# FunctionalSpecialFunction(R, F)¶

Provides some special functions over an integral domain.

abs: F -> F
abs(f) returns the absolute value operator applied to f
airyAi: F -> F
airyAi(x) returns the Airy Ai function applied to x
airyAiPrime: F -> F
airyAiPrime(x) returns the derivative of Airy Ai function applied to x
airyBi: F -> F
airyBi(x) returns the Airy Bi function applied to x
airyBiPrime: F -> F
airyBiPrime(x) returns the derivative of Airy Bi function applied to x
angerJ: (F, F) -> F
angerJ(v, z) is the Anger J function
belong?: BasicOperator -> Boolean
belong?(op) is true if op is a special function operator.
besselI: (F, F) -> F
besselI(x, y) returns the besseli function applied to x and y
besselJ: (F, F) -> F
besselJ(x, y) returns the besselj function applied to x and y
besselK: (F, F) -> F
besselK(x, y) returns the besselk function applied to x and y
besselY: (F, F) -> F
besselY(x, y) returns the bessely function applied to x and y
Beta: (F, F) -> F
Beta(x, y) returns the beta function applied to x and y
charlierC: (F, F, F) -> F
charlierC(n, a, z) is the Charlier polynomial
digamma: F -> F
digamma(x) returns the digamma function applied to x
ellipticE: (F, F) -> F
ellipticE(z, m) is the incomplete elliptic integral of the second kind: ellipticE(z, m) = integrate(sqrt(1-m*t^2)/sqrt(1-t^2), t = 0..z)
ellipticE: F -> F
ellipticE(m) is the complete elliptic integral of the second kind: ellipticE(m) = integrate(sqrt(1-m*t^2)/sqrt(1-t^2), t = 0..1)
ellipticF: (F, F) -> F
ellipticF(z, m) is the incomplete elliptic integral of the first kind : ellipticF(z, m) = integrate(1/sqrt((1-t^2)*(1-m*t^2)), t = 0..z)
ellipticK: F -> F
ellipticK(m) is the complete elliptic integral of the first kind: ellipticK(m) = integrate(1/sqrt((1-t^2)*(1-m*t^2)), t = 0..1)
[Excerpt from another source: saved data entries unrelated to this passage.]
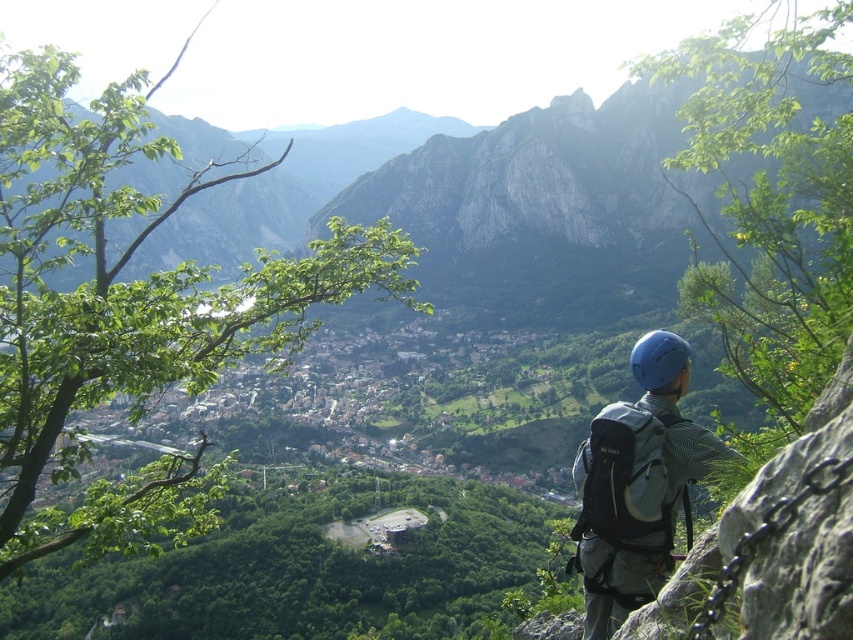 Question: Which point is farther to the camera?

Choices:
 (A) (621, 428)
 (B) (666, 358)

Answer: (B)

Question: Which of the following is the closest to the observer?

Choices:
 (A) (675, 349)
 (B) (616, 609)

Answer: (B)

Question: Does matte gray backpack at center right appear on the right side of blue matte helmet at center?

Choices:
 (A) yes
 (B) no

Answer: (B)

Question: Does matte gray backpack at center right have a lesser width compared to blue matte helmet at center?

Choices:
 (A) no
 (B) yes

Answer: (A)

Question: Which of the following is the closest to the observer?

Choices:
 (A) blue matte helmet at center
 (B) matte gray backpack at center right

Answer: (B)

Question: Can you confirm if matte gray backpack at center right is bigger than blue matte helmet at center?

Choices:
 (A) yes
 (B) no

Answer: (A) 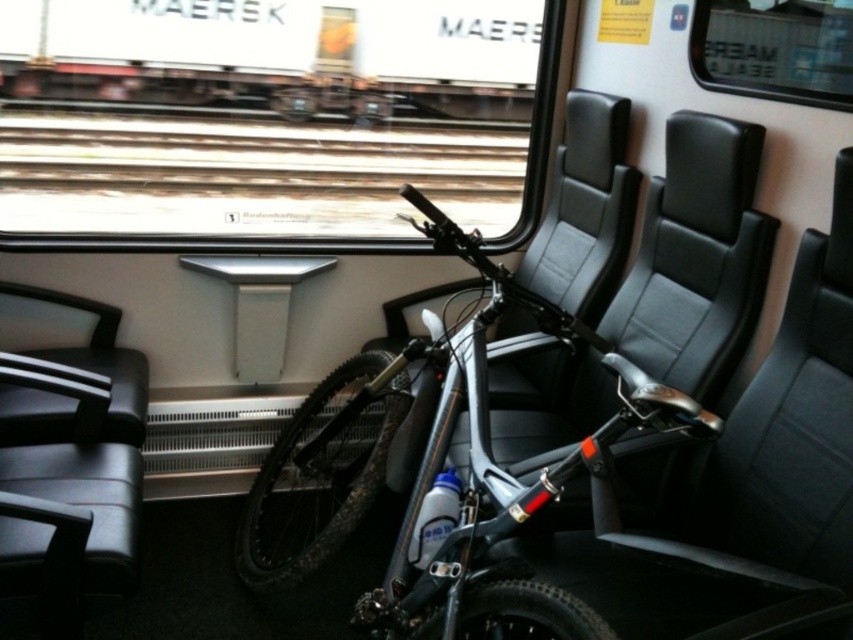 You are a passenger sitting in the black leather chair at left. You want to get up and move to the window to take a photo. Is the bicycle between your current seat and the window?

The black leather chair at left is located at point (68, 468). Since the bicycle is placed between two seats, and the chair is one of those seats, the bicycle is indeed between the black leather chair at left and the window. Therefore, the bicycle is in the way.

You are a passenger in the train carriage and want to place a backpack that is 1 meter long on the floor between the black leather chair at center and the bicycle. Is there enough space?

The black leather chair at center is 1.11 meters from the camera, so there is sufficient space to place a 1 meter long backpack between the black leather chair at center and the bicycle.

You are a passenger sitting in the black leather chair at left and want to reach the window to take a photo. The silver metallic bicycle at center is blocking your path. Can you easily walk around the bicycle to get to the window?

The silver metallic bicycle at center is further to the viewer than the black leather chair at left, meaning it is closer to you. Since the bicycle is blocking your path and positioned closer to you, you would need to navigate around it carefully. However, the exact feasibility depends on the space available between the bicycle and the carriage walls or adjacent seats, which isn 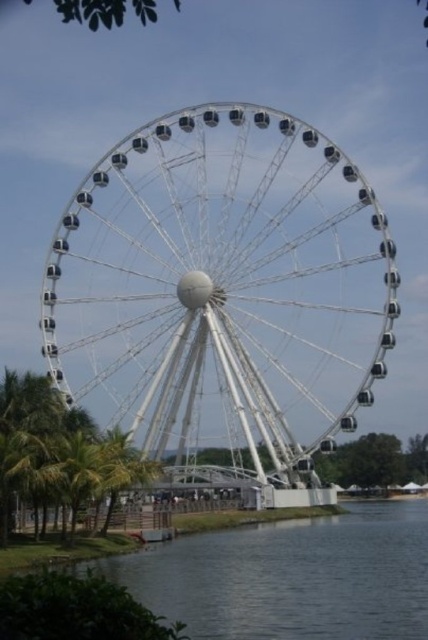 From the picture: You are standing at the shoreline and want to walk from the green leafy tree at lower left to the green leafy palm tree at lower left. Which direction should you face to walk directly towards the palm tree?

You should face away from the Ferris wheel because the green leafy palm tree at lower left is further away from you than the green leafy tree at lower left, meaning it is behind the tree from your perspective.

You are standing on the shore of the lake and want to take a photo that includes both the white metallic ferris wheel at center and the green leafy tree at lower left. Based on their positions, which object should you position to your left side to include both in the frame?

The green leafy tree at lower left is to the left of the white metallic ferris wheel at center, so you should position the green leafy tree at lower left to your left side and the white metallic ferris wheel at center to your right side to include both in the frame. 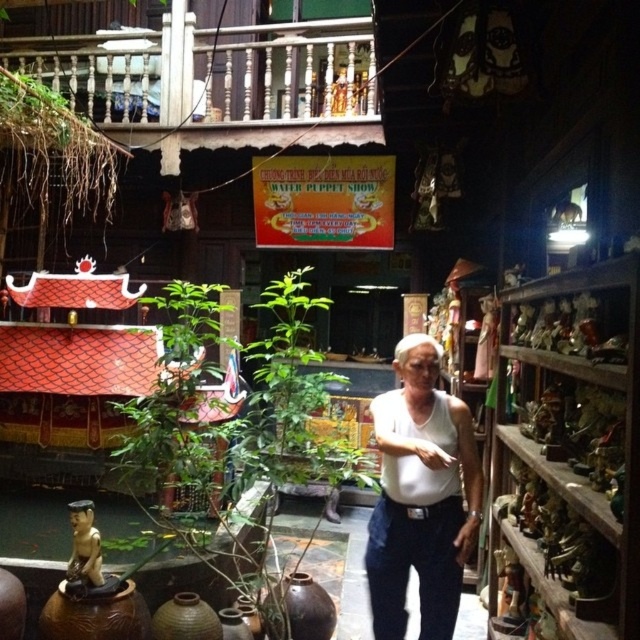 Between point (284, 324) and point (406, 349), which one is positioned behind?

Positioned behind is point (284, 324).

Is green leafy plant at center to the left of white cotton tank top at center from the viewer's perspective?

Yes, green leafy plant at center is to the left of white cotton tank top at center.

Locate an element on the screen. green leafy plant at center is located at coordinates (246, 400).

Find the location of a particular element. Image resolution: width=640 pixels, height=640 pixels. green leafy plant at center is located at coordinates (246, 400). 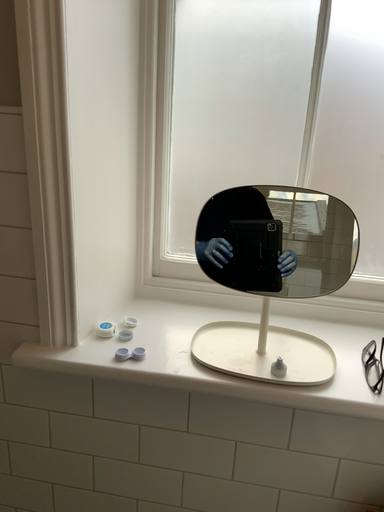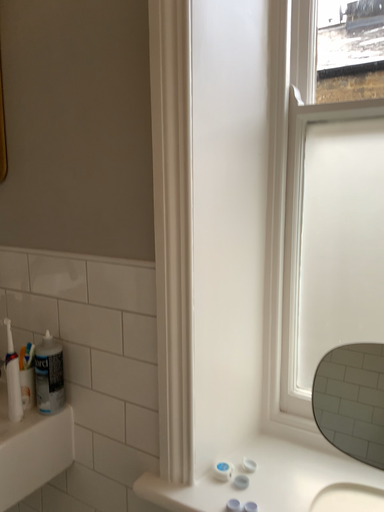 Question: Which way did the camera rotate in the video?

Choices:
 (A) rotated downward
 (B) rotated upward

Answer: (B) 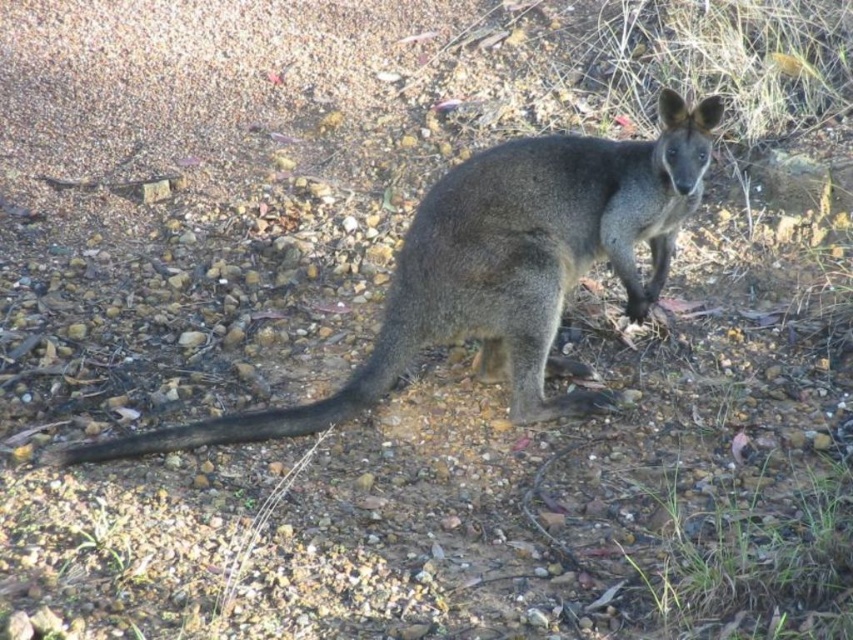 Question: Does gray fur kangaroo at center have a smaller size compared to black fur tail at center?

Choices:
 (A) yes
 (B) no

Answer: (B)

Question: Which of the following is the closest to the observer?

Choices:
 (A) click(177, 433)
 (B) click(430, 240)

Answer: (A)

Question: Can you confirm if gray fur kangaroo at center is positioned below black fur tail at center?

Choices:
 (A) no
 (B) yes

Answer: (A)

Question: Which point is farther to the camera?

Choices:
 (A) (401, 346)
 (B) (142, 436)

Answer: (A)

Question: Which point is farther from the camera taking this photo?

Choices:
 (A) (584, 161)
 (B) (161, 433)

Answer: (A)

Question: Is gray fur kangaroo at center positioned in front of black fur tail at center?

Choices:
 (A) yes
 (B) no

Answer: (B)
ellipticPi: (F, F, F) -> F
ellipticPi(z, n, m) is the incomplete elliptic integral of the third kind: ellipticPi(z, n, m) = integrate(1/((1-n*t^2)*sqrt((1-t^2)*(1-m*t^2))), t = 0..z)
Gamma: (F, F) -> F
Gamma(a, x) returns the incomplete Gamma function applied to a and x
Gamma: F -> F
Gamma(f) returns the formal Gamma function applied to f
hankelH1: (F, F) -> F
hankelH1(v, z) is first Hankel function (Bessel function of the third kind)
hankelH2: (F, F) -> F
hankelH2(v, z) is the second Hankel function (Bessel function of the third kind)
hermiteH: (F, F) -> F
hermiteH(n, z) is the Hermite polynomial
hypergeometricF: (List F, List F, F) -> F
hypergeometricF(la, lb, z) is the generalized hypergeometric function
iAiryAi: F -> F
iAiryAi(x) should be local but conditional.
iAiryAiPrime: F -> F
iAiryAiPrime(x) should be local but conditional.
iAiryBi: F -> F
iAiryBi(x) should be local but conditional.
iAiryBiPrime: F -> F
iAiryBiPrime(x) should be local but conditional.
iiabs: F -> F
iiabs(x) should be local but conditional.
iiAiryAi: F -> F
iiAiryAi(x) should be local but conditional.
iiAiryAiPrime: F -> F
iiAiryAiPrime(x) should be local but conditional.
iiAiryBi: F -> F
iiAiryBi(x) should be local but conditional.
iiAiryBiPrime: F -> F
iiAiryBiPrime(x) should be local but conditional.
iiBesselI: List F -> F
iiBesselI(x) should be local but conditional.
iiBesselJ: List F -> F
iiBesselJ(x) should be local but conditional.
iiBesselK: List F -> F
iiBesselK(x) should be local but conditional.
iiBesselY: List F -> F
iiBesselY(x) should be local but conditional.
iiBeta: List F -> F
iiBeta(x) should be local but conditional.
iidigamma: F -> F
iidigamma(x) should be local but conditional.
iiGamma: F -> F
iiGamma(x) should be local but conditional.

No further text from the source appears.